= Coleman–Liau index =

Readability test

The Coleman–Liau index is a readability test designed by Meri Coleman and T. L. Liau to gauge the understandability of a text. Like the Flesch–Kincaid Grade Level, Gunning fog index, SMOG index, and Automated Readability Index, its output approximates the U.S. grade level thought necessary to comprehend the text.

Like the ARI but unlike most of the other indices, Coleman–Liau relies on characters instead of syllables per word. Although opinion varies on its accuracy as compared to the syllable/word and complex word indices, characters are more readily and accurately counted by computer programs than are syllables.

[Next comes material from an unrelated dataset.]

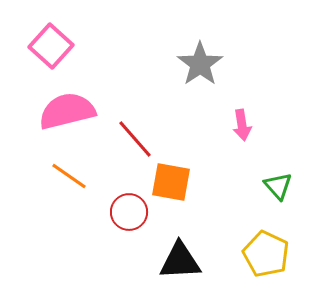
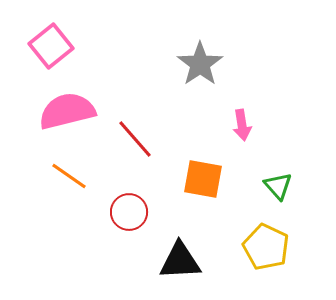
pink square: rotated 9 degrees clockwise
orange square: moved 32 px right, 3 px up
yellow pentagon: moved 7 px up
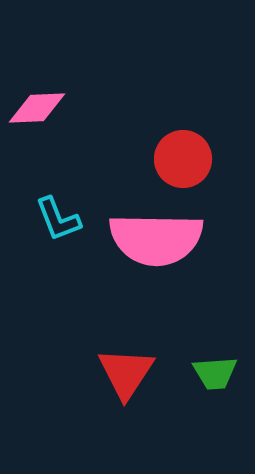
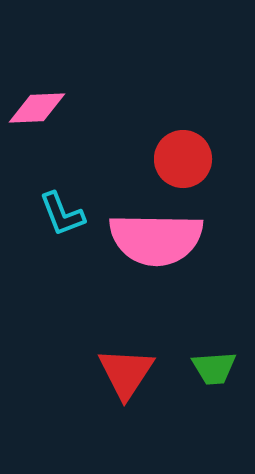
cyan L-shape: moved 4 px right, 5 px up
green trapezoid: moved 1 px left, 5 px up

The Coleman–Liau index was designed to be easily calculated mechanically from samples of hard-copy text. Unlike syllable-based readability indices, it does not require that the character content of words be analyzed, only their length in characters. Therefore, it could be used in conjunction with theoretically simple mechanical scanners that would only need to recognize character, word, and sentence boundaries, removing the need for full optical character recognition or manual keypunching.

==Formula==

The Coleman–Liau index is calculated with the following formula:

$CLI = 0.0588 \cdot L - 0.296 \cdot S - 15.8\,\!$

L is the average number of letters per 100 words and S is the average number of sentences per 100 words.
Note that the multiplication operator is often omitted (as is common practice in mathematical formulas when it is clear that multiplication is implied).

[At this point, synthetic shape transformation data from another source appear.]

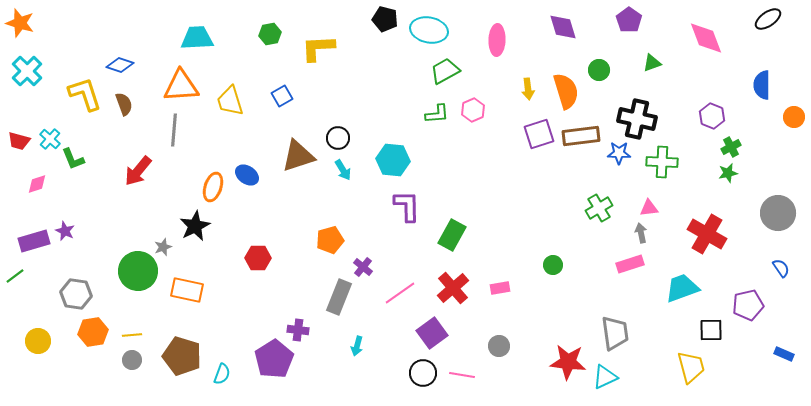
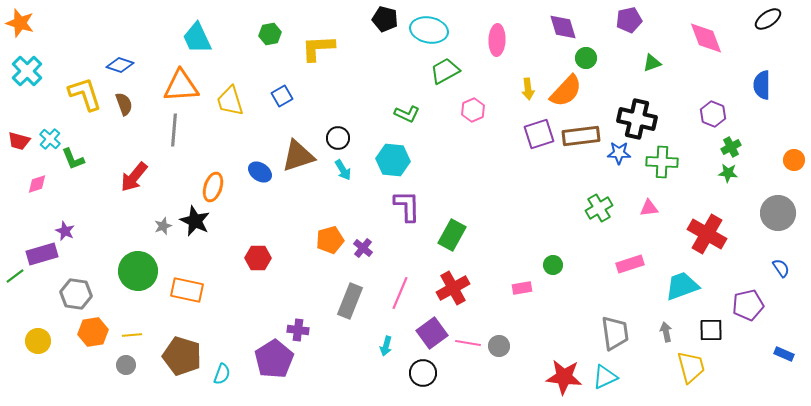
purple pentagon at (629, 20): rotated 25 degrees clockwise
cyan trapezoid at (197, 38): rotated 112 degrees counterclockwise
green circle at (599, 70): moved 13 px left, 12 px up
orange semicircle at (566, 91): rotated 60 degrees clockwise
green L-shape at (437, 114): moved 30 px left; rotated 30 degrees clockwise
purple hexagon at (712, 116): moved 1 px right, 2 px up
orange circle at (794, 117): moved 43 px down
red arrow at (138, 171): moved 4 px left, 6 px down
green star at (728, 173): rotated 18 degrees clockwise
blue ellipse at (247, 175): moved 13 px right, 3 px up
black star at (195, 226): moved 5 px up; rotated 20 degrees counterclockwise
gray arrow at (641, 233): moved 25 px right, 99 px down
purple rectangle at (34, 241): moved 8 px right, 13 px down
gray star at (163, 247): moved 21 px up
purple cross at (363, 267): moved 19 px up
red cross at (453, 288): rotated 12 degrees clockwise
pink rectangle at (500, 288): moved 22 px right
cyan trapezoid at (682, 288): moved 2 px up
pink line at (400, 293): rotated 32 degrees counterclockwise
gray rectangle at (339, 297): moved 11 px right, 4 px down
cyan arrow at (357, 346): moved 29 px right
gray circle at (132, 360): moved 6 px left, 5 px down
red star at (568, 362): moved 4 px left, 15 px down
pink line at (462, 375): moved 6 px right, 32 px up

As an example, consider the abstract from Coleman and Liau's original 1975 paper introducing the index:

Existing computer programs that measure readability are based largely upon subroutines which estimate number of syllables, usually by counting vowels. The shortcoming in estimating syllables is that it necessitates keypunching the prose into the computer. There is no need to estimate syllables since word length in letters is a better predictor of readability than word length in syllables. Therefore, a new readability formula was computed that has for its predictors letters per 100 words and sentences per 100 words. Both predictors can be counted by an optical scanning device, and thus the formula makes it economically feasible for an organization such as the U.S. Office of Education to calibrate the readability of all textbooks for the public school system.

The abstract contains 5 sentences, 119 words, and 639 letters or digits; L is 537 and S is 4.20 obtained by the formulas:

L = (Letters ÷ Words) × 100 = (639 ÷ 119) × 100 ≈ 537

S = (Sentences ÷ Words) × 100 = (5 ÷ 119) × 100 ≈ 4.20

$CLI = 0.0588 \times 537 - 0.296 \times 4.20 - 15.8 = 14.5\,\!$

Therefore, the abstract is at a grade level of 14.5, or roughly appropriate for a second-year undergraduate.